For many years there has been anti-American sentiment demonstrated around the world. It’s not because, as said by Karl Rove and George Bush, “they hate us for our freedom.” How ludicrous! The United States has lost so much respect in the world because of the way it has acted. Sadly, most Americans have been propagandized for so long that they believe the jingoist propaganda. Just as tragically, many others do realize something’s wrong, but they get themselves caught up in the same syndrome of believing that they, and only they, have all of the answers.
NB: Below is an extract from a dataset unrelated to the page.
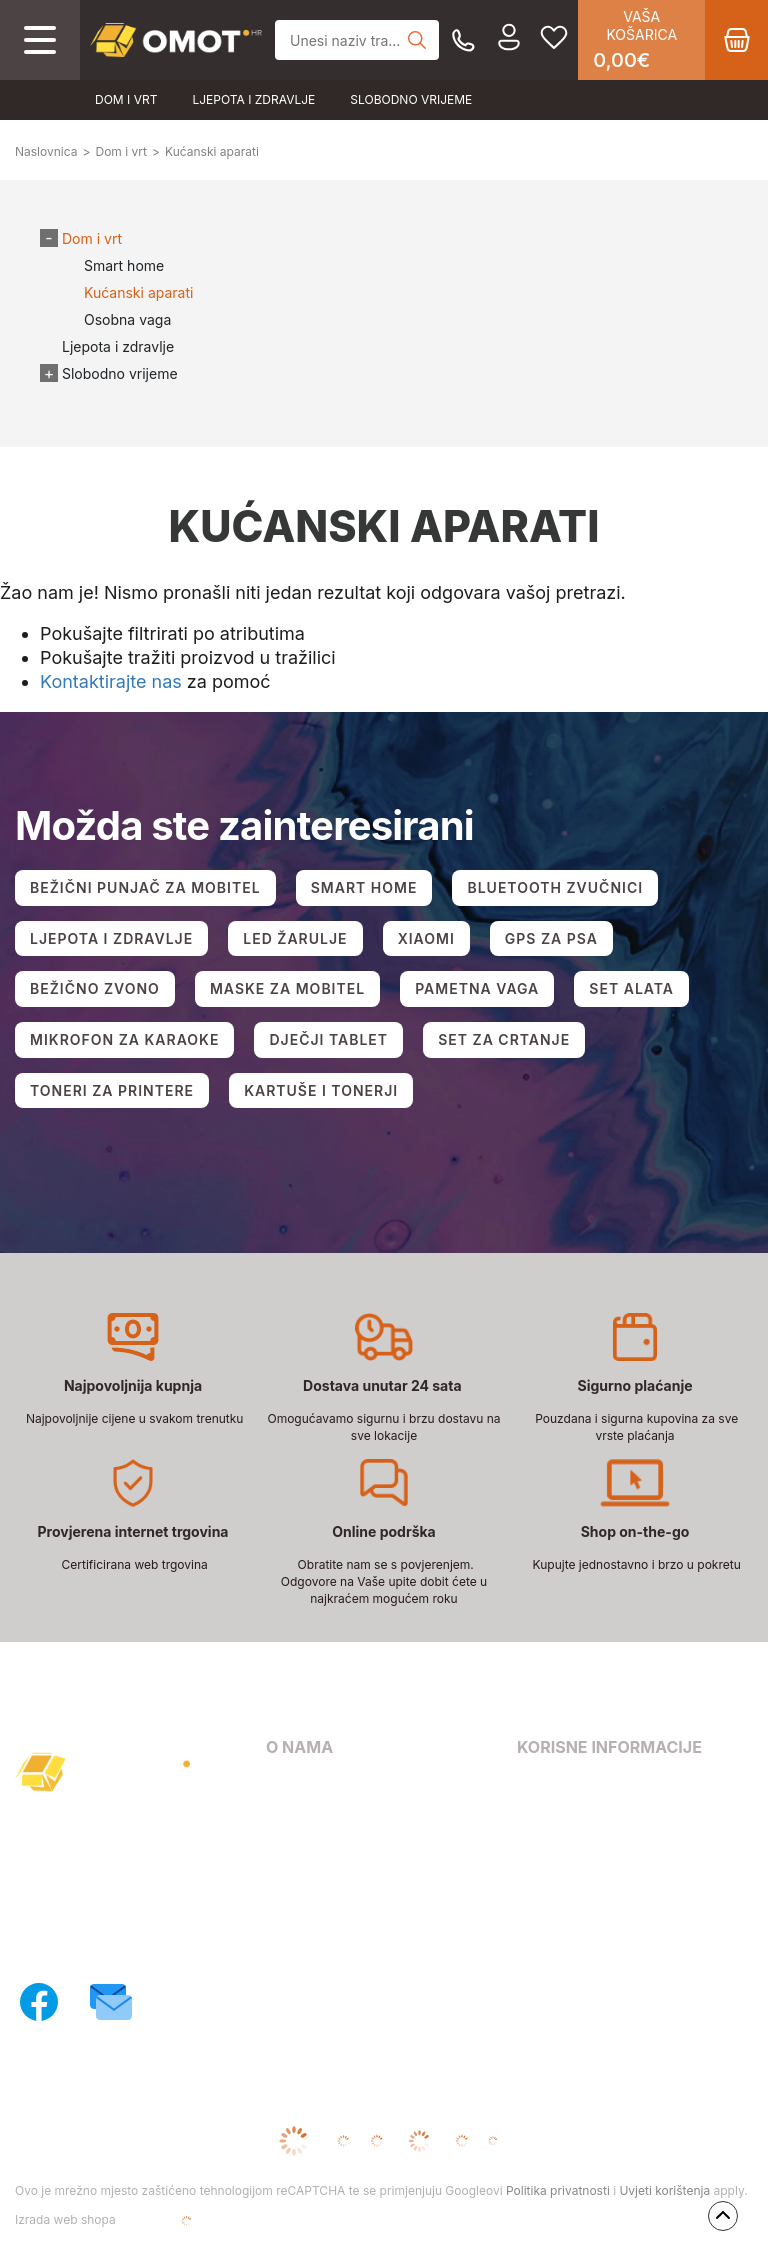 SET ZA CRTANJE (504, 1039)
One great advantage that the Soviet Union’s population had over that of the United States was that they all knew that they were getting screwed. Although they had much national pride in the giant steps their country had taken toward becoming a modern world power, there were no illusions that they were actually in charge of their country. This might be the most important reason for studying the Soviet Union: to see the United States for what it is becoming, so that Americans can abandon any illusion that this country is living up to its ideals, and that forcing opinions and behaviors onto others will never fix anything.